== EXTRACTED INFORMATION ==
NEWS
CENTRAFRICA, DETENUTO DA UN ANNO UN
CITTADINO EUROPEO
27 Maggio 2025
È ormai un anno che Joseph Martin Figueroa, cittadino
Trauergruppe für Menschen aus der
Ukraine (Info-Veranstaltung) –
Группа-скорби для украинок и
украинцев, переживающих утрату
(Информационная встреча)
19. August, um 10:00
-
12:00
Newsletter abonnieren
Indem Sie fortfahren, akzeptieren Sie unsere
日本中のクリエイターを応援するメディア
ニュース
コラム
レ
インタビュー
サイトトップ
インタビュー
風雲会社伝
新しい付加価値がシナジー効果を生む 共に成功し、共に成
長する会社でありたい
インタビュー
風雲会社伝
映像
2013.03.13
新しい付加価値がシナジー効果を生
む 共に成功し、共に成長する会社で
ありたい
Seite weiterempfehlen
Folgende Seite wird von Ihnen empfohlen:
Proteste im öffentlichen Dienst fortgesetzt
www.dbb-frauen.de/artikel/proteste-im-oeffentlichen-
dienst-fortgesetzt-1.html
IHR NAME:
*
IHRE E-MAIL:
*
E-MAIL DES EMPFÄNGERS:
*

* * *

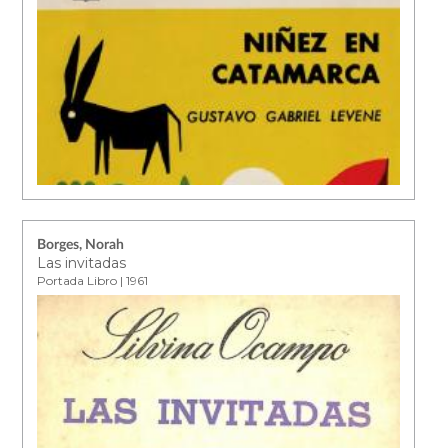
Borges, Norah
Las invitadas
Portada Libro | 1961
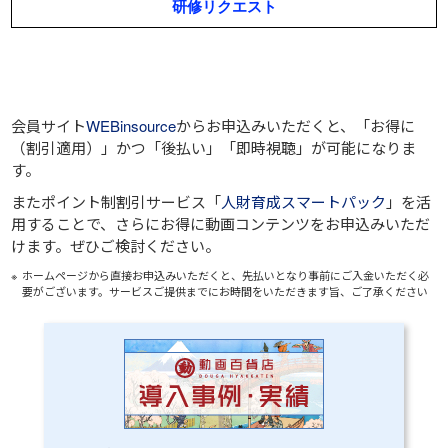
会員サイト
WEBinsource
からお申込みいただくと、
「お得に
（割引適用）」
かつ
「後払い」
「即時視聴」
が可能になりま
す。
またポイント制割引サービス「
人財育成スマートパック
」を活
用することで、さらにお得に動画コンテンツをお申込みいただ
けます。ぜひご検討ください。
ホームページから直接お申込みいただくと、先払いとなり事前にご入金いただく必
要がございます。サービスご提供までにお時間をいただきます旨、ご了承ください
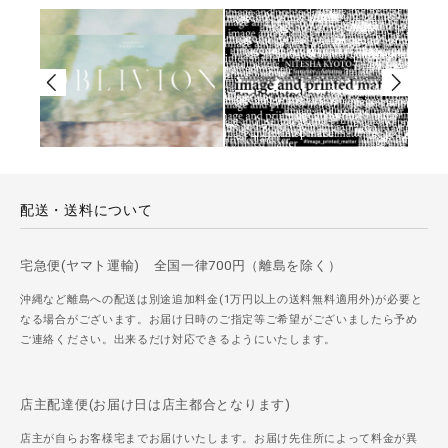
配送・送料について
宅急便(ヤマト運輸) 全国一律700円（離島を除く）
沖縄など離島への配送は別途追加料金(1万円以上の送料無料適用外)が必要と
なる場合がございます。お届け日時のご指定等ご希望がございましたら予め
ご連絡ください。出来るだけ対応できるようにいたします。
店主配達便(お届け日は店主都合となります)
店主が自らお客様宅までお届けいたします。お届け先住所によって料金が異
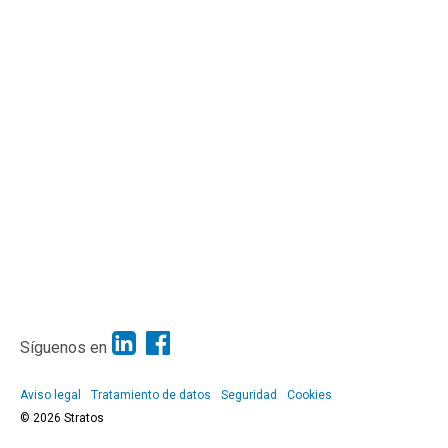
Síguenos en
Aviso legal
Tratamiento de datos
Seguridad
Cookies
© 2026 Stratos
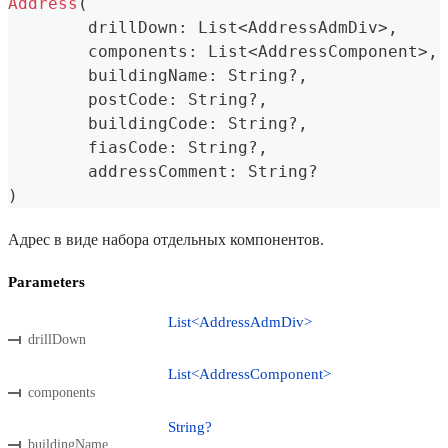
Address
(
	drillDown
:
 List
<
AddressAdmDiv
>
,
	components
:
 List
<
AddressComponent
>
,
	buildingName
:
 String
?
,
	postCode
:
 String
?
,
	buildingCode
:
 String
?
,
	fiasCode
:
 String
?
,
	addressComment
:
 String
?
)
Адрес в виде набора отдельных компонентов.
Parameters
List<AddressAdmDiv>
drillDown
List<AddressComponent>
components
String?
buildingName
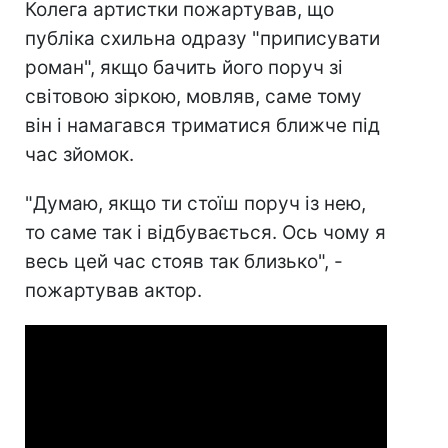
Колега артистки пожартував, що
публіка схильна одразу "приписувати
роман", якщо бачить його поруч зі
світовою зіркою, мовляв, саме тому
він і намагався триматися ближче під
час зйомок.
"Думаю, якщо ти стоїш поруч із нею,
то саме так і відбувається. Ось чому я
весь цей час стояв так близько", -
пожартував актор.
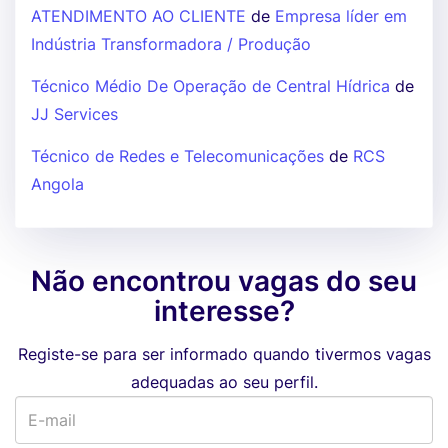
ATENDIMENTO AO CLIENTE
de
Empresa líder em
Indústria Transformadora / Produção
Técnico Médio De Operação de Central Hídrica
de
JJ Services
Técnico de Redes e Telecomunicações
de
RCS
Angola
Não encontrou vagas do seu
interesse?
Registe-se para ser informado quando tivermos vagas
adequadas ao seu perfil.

==

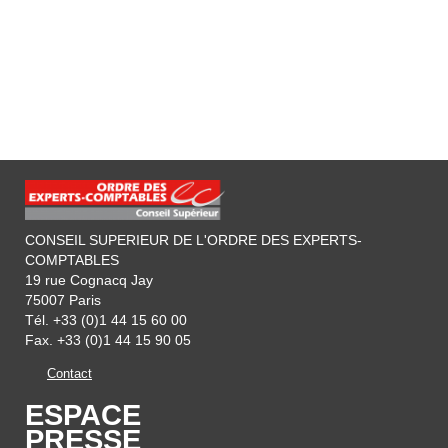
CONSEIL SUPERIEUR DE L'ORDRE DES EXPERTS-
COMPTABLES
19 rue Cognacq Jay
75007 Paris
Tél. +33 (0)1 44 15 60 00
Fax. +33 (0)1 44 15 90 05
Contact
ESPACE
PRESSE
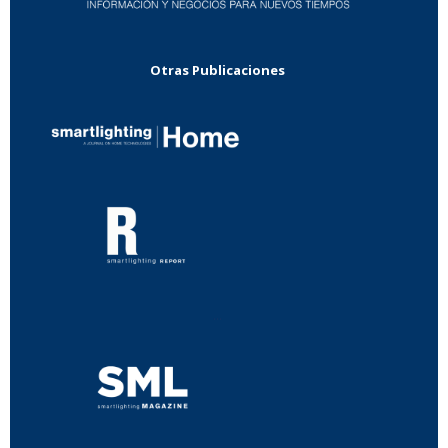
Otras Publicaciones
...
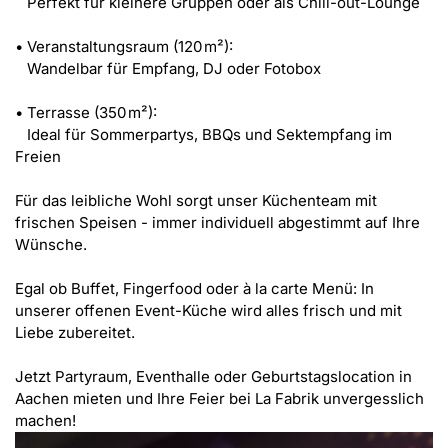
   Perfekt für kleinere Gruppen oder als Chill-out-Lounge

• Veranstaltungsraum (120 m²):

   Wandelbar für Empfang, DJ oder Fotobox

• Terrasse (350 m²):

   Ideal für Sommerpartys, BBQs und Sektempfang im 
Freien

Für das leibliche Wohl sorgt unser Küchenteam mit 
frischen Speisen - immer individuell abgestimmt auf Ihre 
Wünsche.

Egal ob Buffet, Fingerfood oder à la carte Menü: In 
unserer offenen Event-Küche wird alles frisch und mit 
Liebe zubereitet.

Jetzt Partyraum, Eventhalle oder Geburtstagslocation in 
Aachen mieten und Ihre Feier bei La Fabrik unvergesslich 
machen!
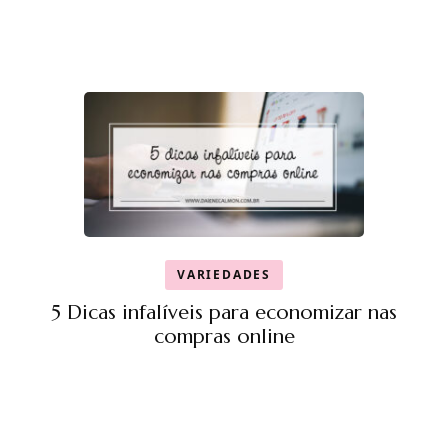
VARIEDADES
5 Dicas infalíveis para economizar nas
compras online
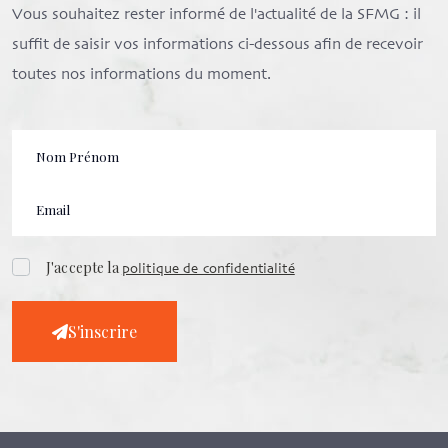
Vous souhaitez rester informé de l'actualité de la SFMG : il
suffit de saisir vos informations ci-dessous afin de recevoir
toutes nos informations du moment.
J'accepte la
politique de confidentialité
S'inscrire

== PROBLEM STATEMENT ==
Search the records above for "共に成功し" and copy every line that has it.

== REPLY ==
新しい付加価値がシナジー効果を生む 共に成功し、共に成
む 共に成功し、共に成長する会社で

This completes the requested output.